Decline of the ism has been in direct proportion to the decline of his name from Gandhiji to Gandhi. If the former conveyed our unconditional respect, the latter clearly conveys our reserved formality. If our previous generation could entrust their future with Gandhiji without any hesitation, we can do it now only with guarded hopes. Gandhiji will not do anything against our interests. But is that the case any more? Our national interests are allegedly jeopardised in many issues and doubts about the real intentions behind many of the ongoing negotiations with foreign countries are frightening. We cannot sleep anymore in peace when Gandhiji has been reduced to mere Gandhi. Even Jinnah is reported to have said that he needs no Pakistan if all Indians are like Gandhiji. It is highly doubtful if even an Indian would reflect similar spirit with the new Gandhis around.
Gandhism to Ghandism
Many of the foreign literature refer to Gandhism as Ghandism. They are right and we should be thankful to them for such a reference to what is being practised now. It is a purely mistaken notion that Gandhism is all about bullock carts and it is opposite of what computers stand for. The basic axiom of Gandhism is truthfulness and it is exactly opposite of what hypocrisy stands for. The concept is very simple if we can understand the truthfulness of a British in coat & tie as being a Gandhian and the lie of an Indian Gandhian with dyed hair in an air-conditioned Corolla among poorest of poor in Indian roads. What would differentiate a Gandhian act from a Ghandian one is the extent of truthfulness in the doer. We have dozens of so-called Gandhians visiting Rajghat on 30th January every year but very few who reflect Gandhism in their day-to-day lives. Many of them qualify only to be Ghandians and not Gandhians in any manner.

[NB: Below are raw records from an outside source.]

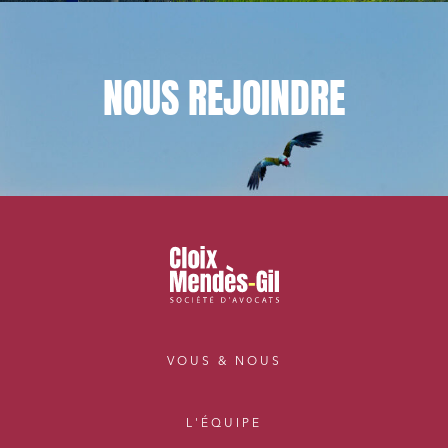
NOUS
REJOINDRE
VOUS & NOUS
L'ÉQUIPE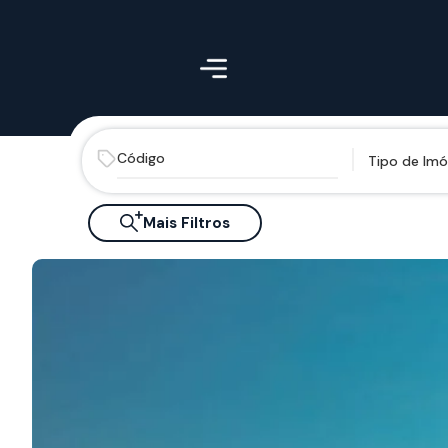
Tipo de Imó
Mais Filtros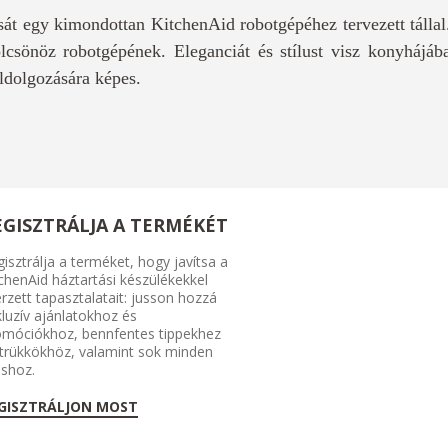
sát egy kimondottan KitchenAid robotgépéhez tervezett tállal
kölcsönöz robotgépének. Eleganciát és stílust visz konyhájáb
eldolgozására képes.
EGISZTRÁLJA A TERMÉKÉT
isztrálja a terméket, hogy javítsa a
chenAid háztartási készülékekkel
rzett tapasztalatait: jusson hozzá
luzív ajánlatokhoz és
omóciókhoz, bennfentes tippekhez
 trükkökhöz, valamint sok minden
shoz.
GISZTRÁLJON MOST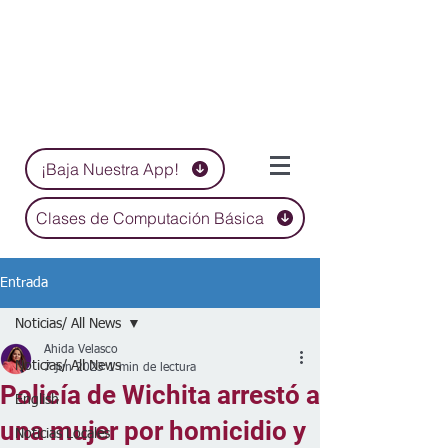
¡Baja Nuestra App!
Clases de Computación Básica
Entrada
Noticias/ All News
Ahida Velasco
Noticias/ All News
7 jun 2023
1 min de lectura
Policía de Wichita arrestó a
English
una mujer por homicidio y
Noticias Locales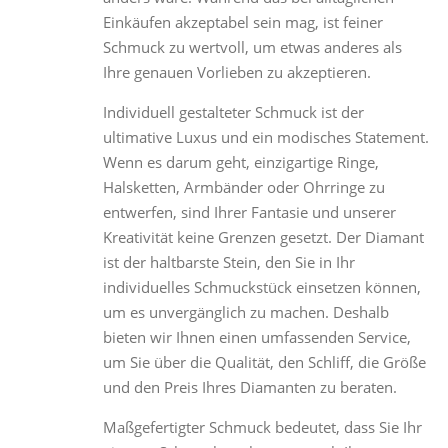
Einkäufen akzeptabel sein mag, ist feiner
Schmuck zu wertvoll, um etwas anderes als
Ihre genauen Vorlieben zu akzeptieren.
Individuell gestalteter Schmuck ist der
ultimative Luxus und ein modisches Statement.
Wenn es darum geht, einzigartige Ringe,
Halsketten, Armbänder oder Ohrringe zu
entwerfen, sind Ihrer Fantasie und unserer
Kreativität keine Grenzen gesetzt. Der Diamant
ist der haltbarste Stein, den Sie in Ihr
individuelles Schmuckstück einsetzen können,
um es unvergänglich zu machen. Deshalb
bieten wir Ihnen einen umfassenden Service,
um Sie über die Qualität, den Schliff, die Größe
und den Preis Ihres Diamanten zu beraten.
Maßgefertigter Schmuck bedeutet, dass Sie Ihr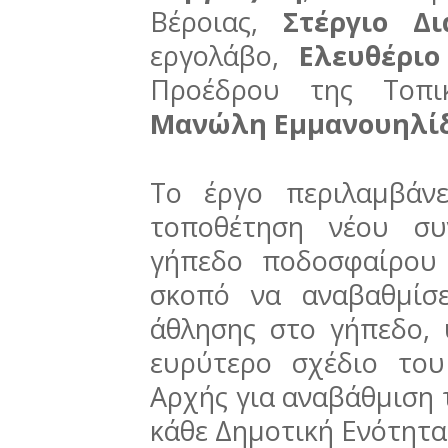
Βέροιας,
Στέργιο Δ
εργολάβο,
Ελευθέριο
Προέδρου της Τοπικ
Μανώλη Εμμανουηλί
Το έργο περιλαμβάν
τοποθέτηση νέου συ
γήπεδο ποδοσφαίρου 
σκοπό να αναβαθμίσε
άθλησης στο γήπεδο,
ευρύτερο σχέδιο το
Αρχής για αναβάθμιση
κάθε Δημοτική Ενότητα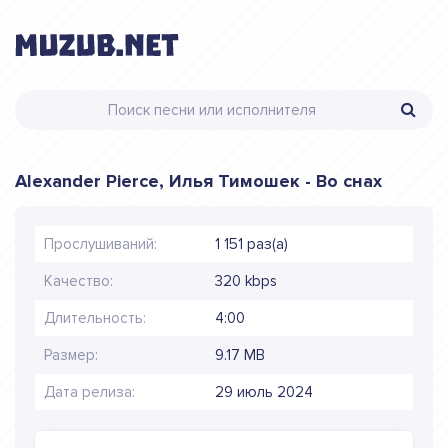
Alexander Pierce, Илья Тимошек - Во снах
Прослушиваний:
1 151 раз(а)
Качество:
320 kbps
Длительность:
4:00
Размер:
9.17 MB
Дата релиза:
29 июль 2024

Ever since Mohandas turned into Mahatma Gandhi, he was particularly careful about indulging in practises with a noble message. His intention must have been in conveying the message more than the particular incident or act as such. The way he dressed, the way he travelled and the way he lived all carried tons of messages to those who are serious about Gandhism. He was much more comfortable in western dress, yet he took extra effort to dress up as an ordinary Indian. He was definitely more conversant in English, yet he wrote his autobiography in Gujarati. As he rightly said, his life is his message. And those who are missing these real messages can never qualify to be practising Gandhism. What they are doing is evidently Ghandism.
Gandhiji dreamt of an India full of satyagrahis and made his best efforts during half his lifetime. The touchstone of his ism was truthfulness in our search for truth. Unfortunately that is exactly what is lacking among most of those posing as Gandhians in India today. It will be no exaggeration to say that those who are opposing these current Gandhians are the true followers of Gandhiji in present day India. And quite likely we should be finding most of the true Gandhians among the highly educated youth of this country who survive truthfully on their merit even in foreign lands. It should not be shocking for any of us if many of the Indian icons in hi-tech business turn out to be more Gandhian than those in khadi and Gandhi cap at the sammelans and seminars. True Gandhism and satygraha might finally succeed through unavoidable meritocracy in the booming hi-tech industry in India.